### Exercise
Please return each entry exactly as it appears, but not the pictures.

══ Provided data

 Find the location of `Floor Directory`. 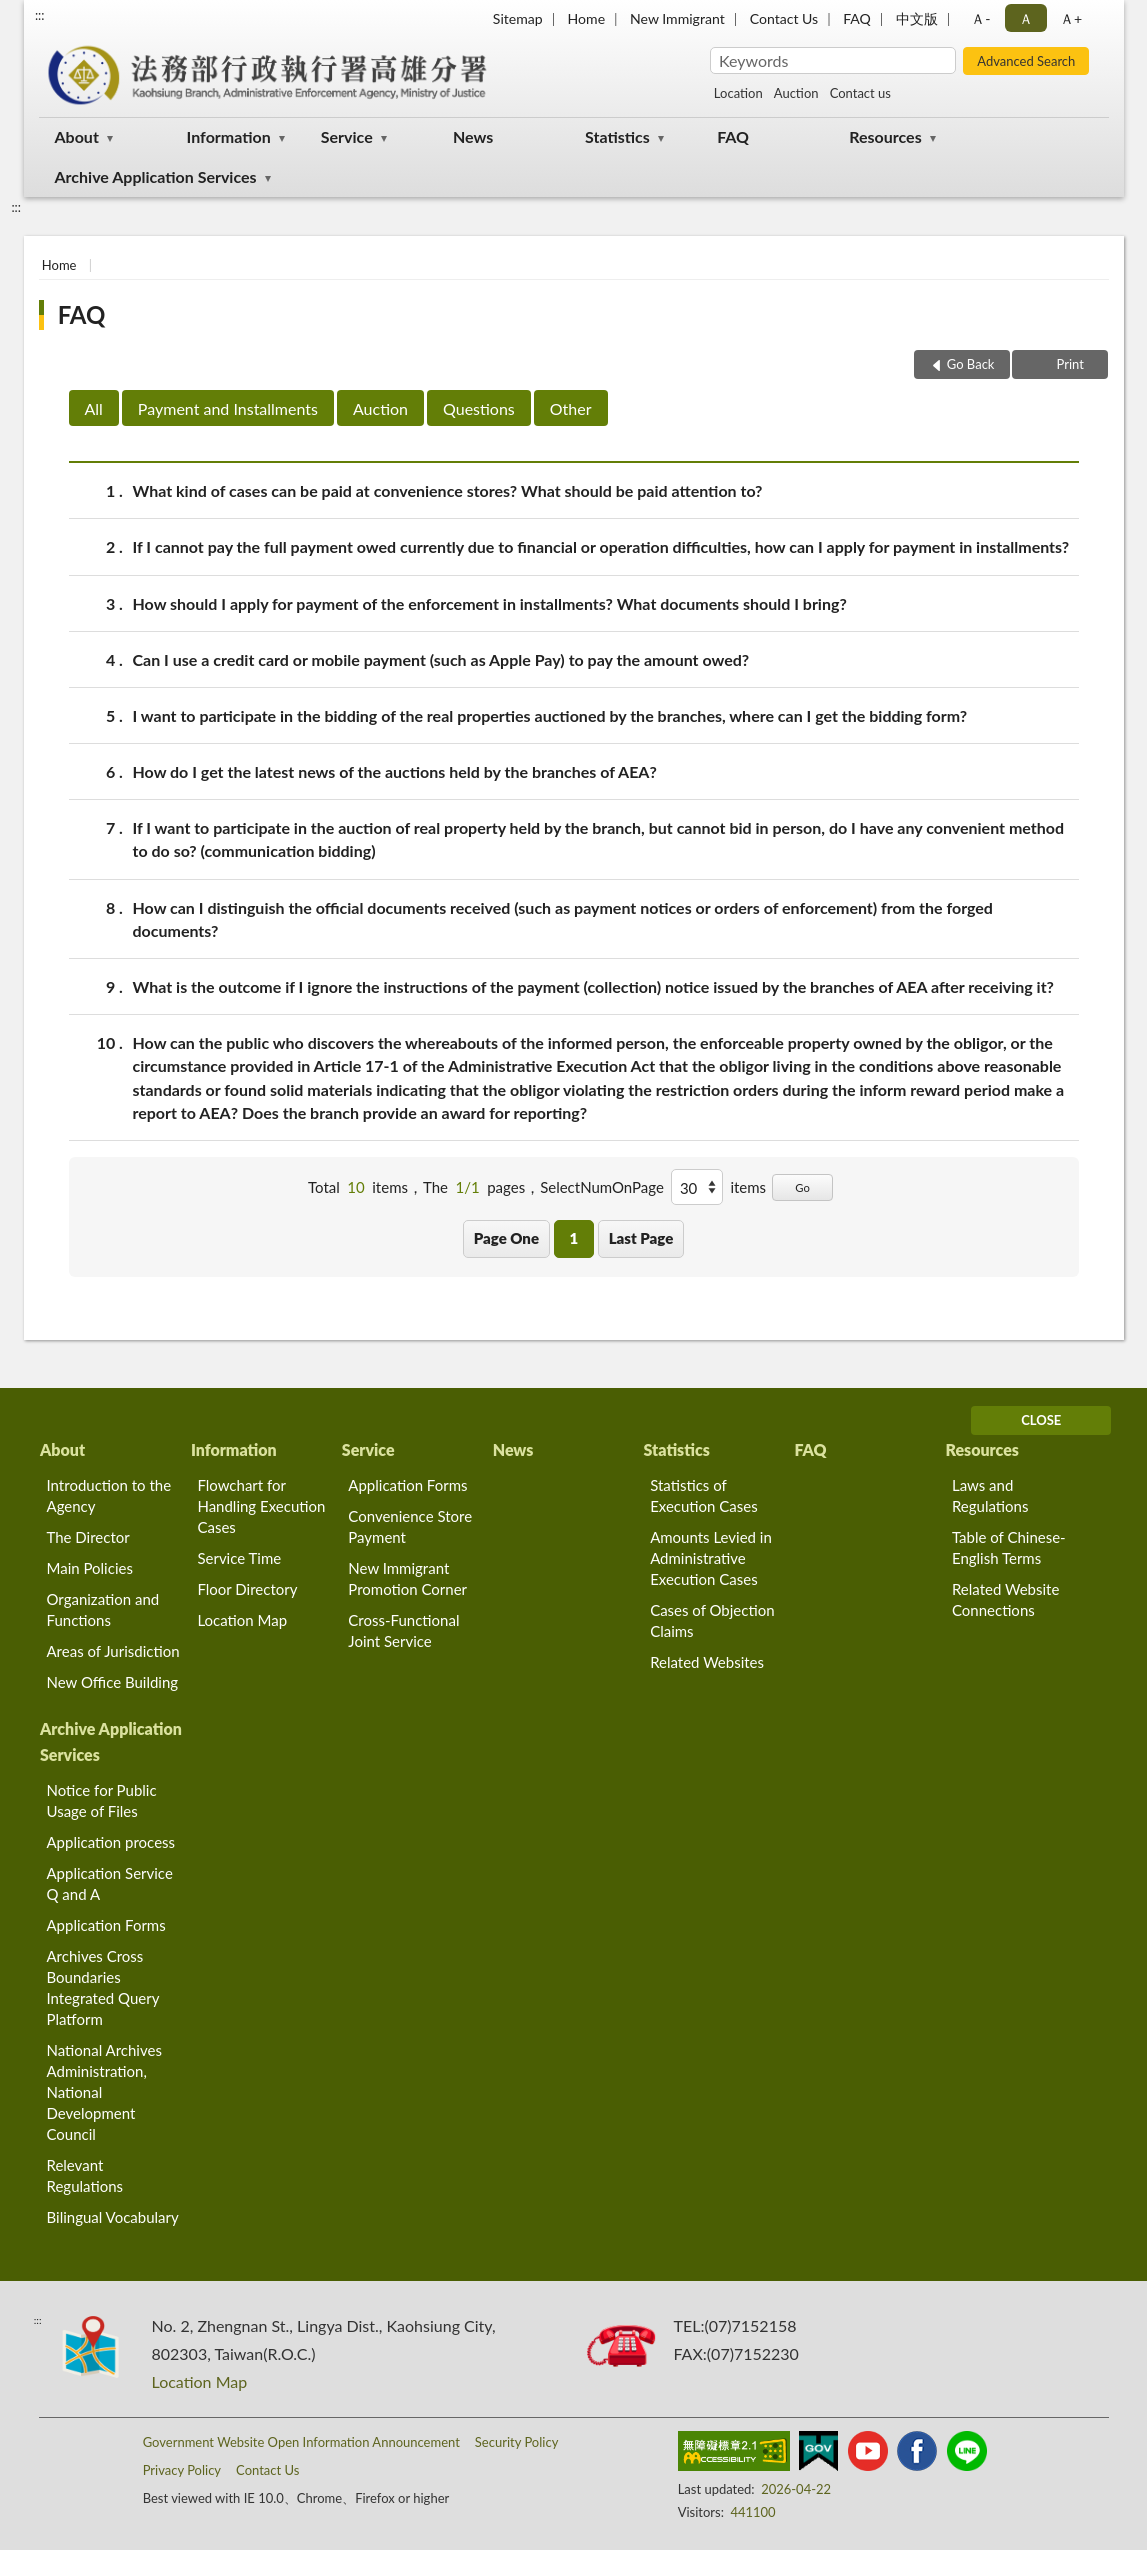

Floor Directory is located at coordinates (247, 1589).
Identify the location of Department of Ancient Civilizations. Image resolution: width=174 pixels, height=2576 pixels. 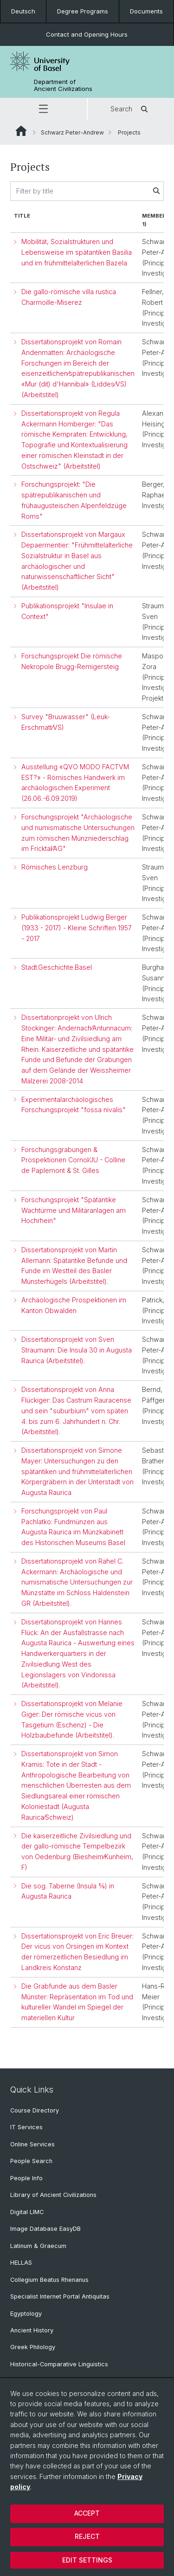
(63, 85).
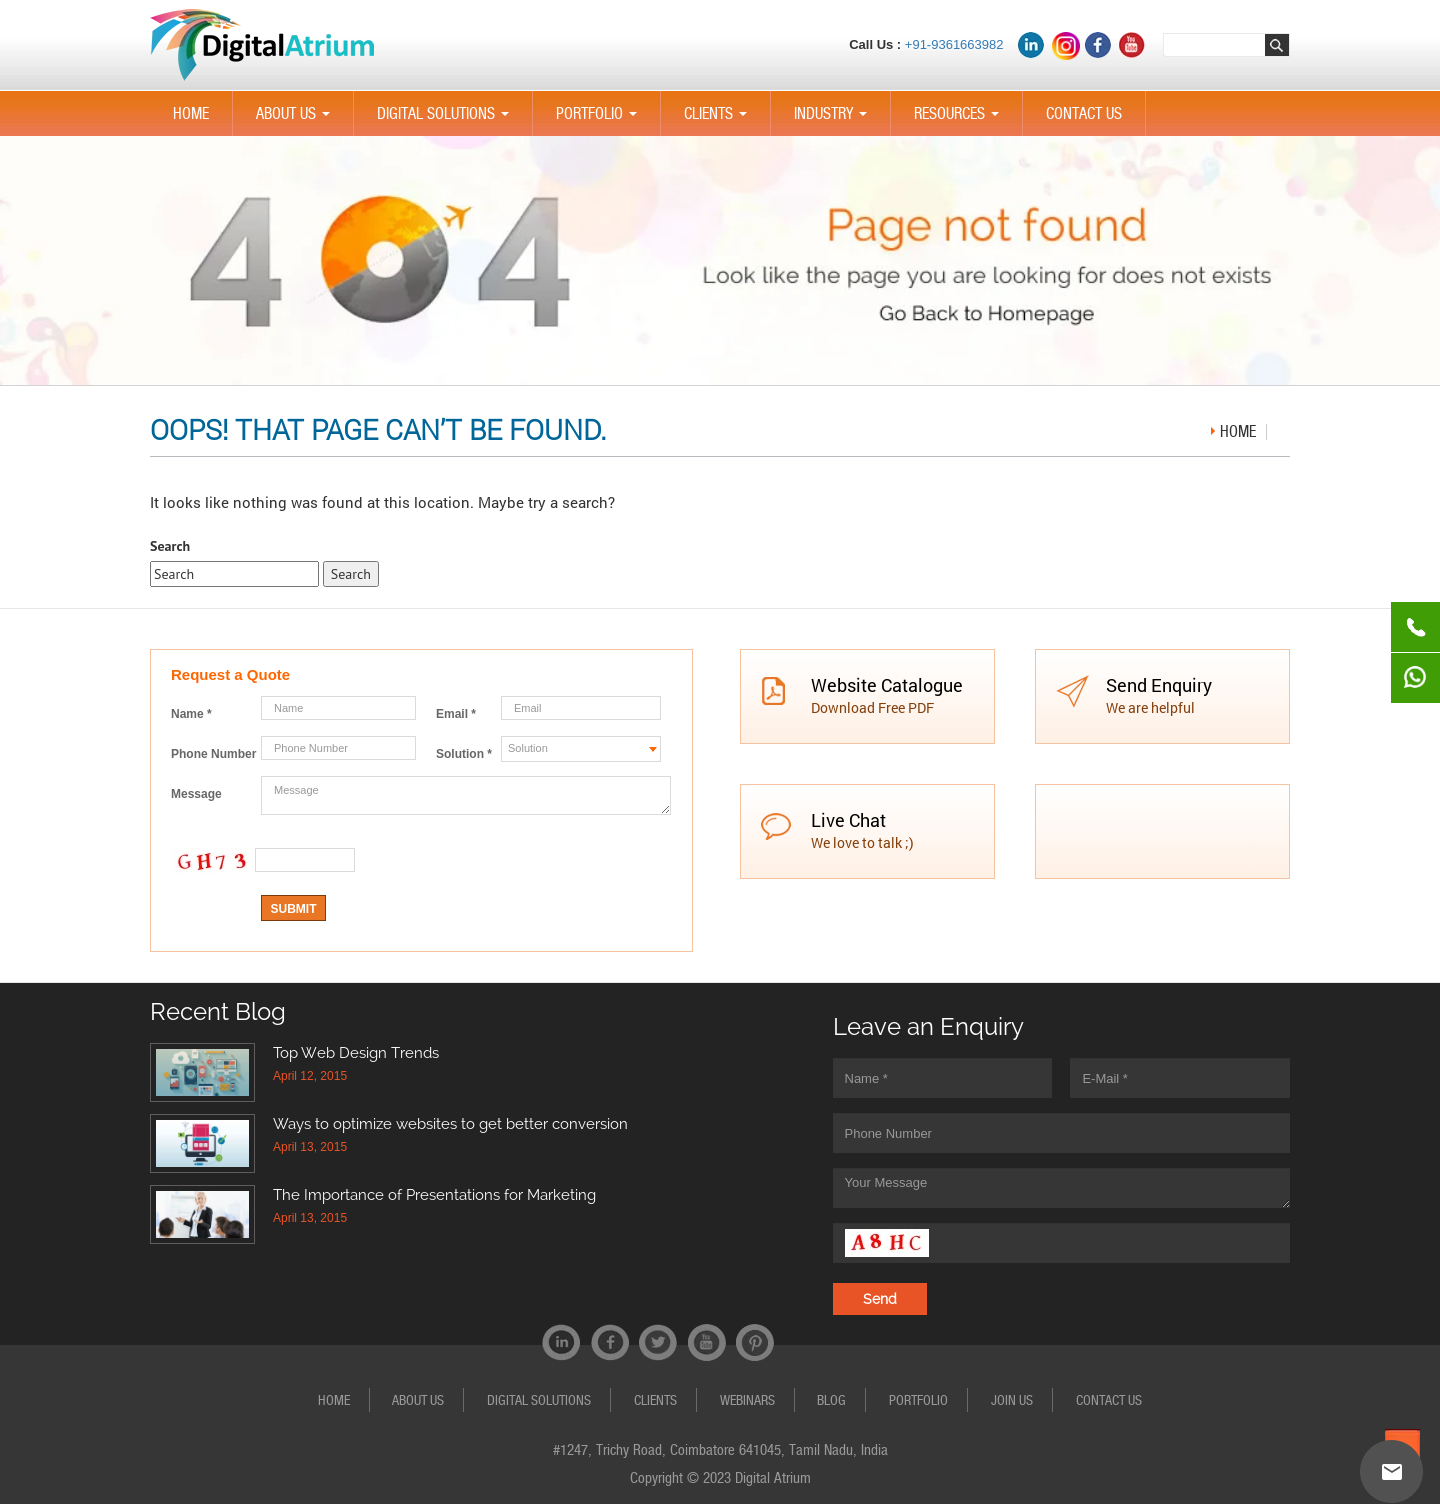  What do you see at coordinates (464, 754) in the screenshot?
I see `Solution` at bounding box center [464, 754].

════

### Exercise solution
 Find the location of `Floor Directory`. 

Floor Directory is located at coordinates (247, 1589).
Identify the location of Department of Ancient Civilizations. Image resolution: width=174 pixels, height=2576 pixels. 
(63, 85).
  What do you see at coordinates (464, 754) in the screenshot?
I see `Solution` at bounding box center [464, 754].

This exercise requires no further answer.